**Assigned task**
Among the entries below, find the lines that hold the word "giác" and report them.

**Data entries**
-- Opening Marker --

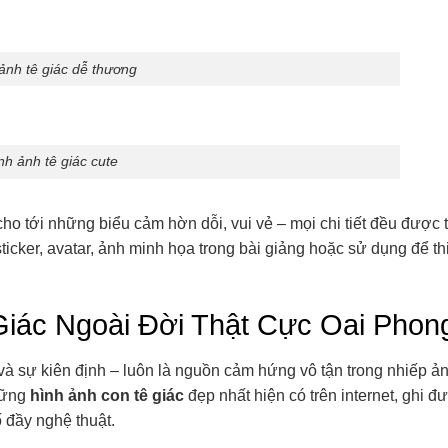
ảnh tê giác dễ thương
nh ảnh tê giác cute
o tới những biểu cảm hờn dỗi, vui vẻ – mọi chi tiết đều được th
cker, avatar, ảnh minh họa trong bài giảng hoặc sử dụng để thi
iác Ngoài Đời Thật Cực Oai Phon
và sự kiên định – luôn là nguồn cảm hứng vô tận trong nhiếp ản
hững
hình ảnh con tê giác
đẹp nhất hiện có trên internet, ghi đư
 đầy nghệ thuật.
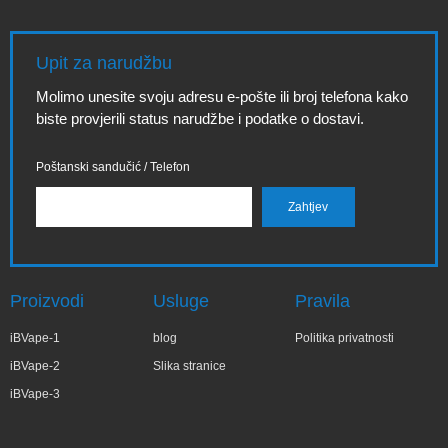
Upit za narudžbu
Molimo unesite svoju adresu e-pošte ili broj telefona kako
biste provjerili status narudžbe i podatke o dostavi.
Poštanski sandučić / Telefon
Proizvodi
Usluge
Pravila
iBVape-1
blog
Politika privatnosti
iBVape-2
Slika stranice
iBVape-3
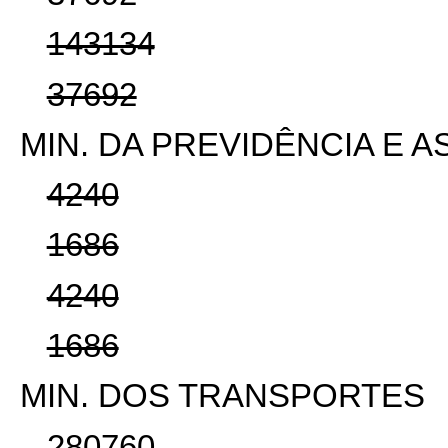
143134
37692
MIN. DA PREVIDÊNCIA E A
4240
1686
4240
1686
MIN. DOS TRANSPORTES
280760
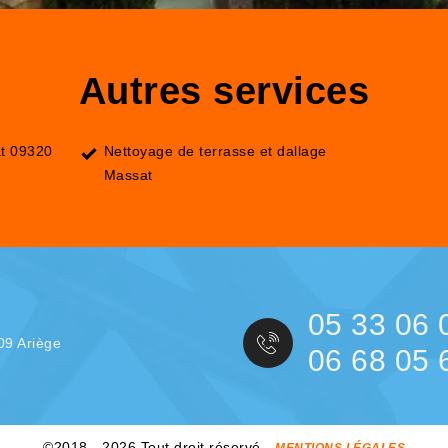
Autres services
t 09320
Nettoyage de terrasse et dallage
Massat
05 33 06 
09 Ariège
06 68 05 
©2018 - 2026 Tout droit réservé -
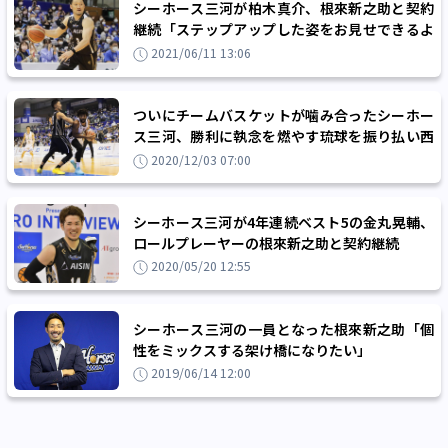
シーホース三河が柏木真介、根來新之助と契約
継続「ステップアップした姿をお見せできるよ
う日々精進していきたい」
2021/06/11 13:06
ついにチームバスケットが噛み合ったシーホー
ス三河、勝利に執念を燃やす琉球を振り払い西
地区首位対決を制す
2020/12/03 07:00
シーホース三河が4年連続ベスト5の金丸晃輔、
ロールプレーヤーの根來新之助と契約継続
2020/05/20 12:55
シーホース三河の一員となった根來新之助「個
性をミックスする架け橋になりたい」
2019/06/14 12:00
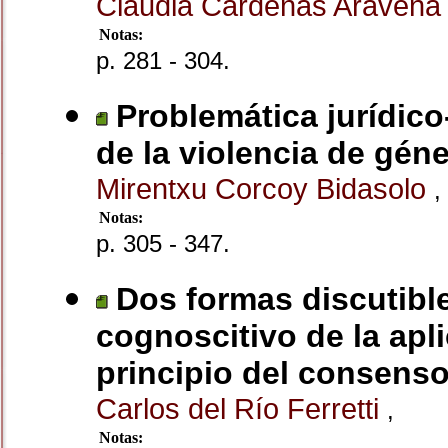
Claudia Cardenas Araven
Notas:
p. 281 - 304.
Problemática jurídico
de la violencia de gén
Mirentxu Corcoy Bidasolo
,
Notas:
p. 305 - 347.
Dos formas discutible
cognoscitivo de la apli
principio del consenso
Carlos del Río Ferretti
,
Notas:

-- Closing Marker --

**Response area**
ảnh tê giác dễ thương
nh ảnh tê giác cute
hình ảnh con tê giác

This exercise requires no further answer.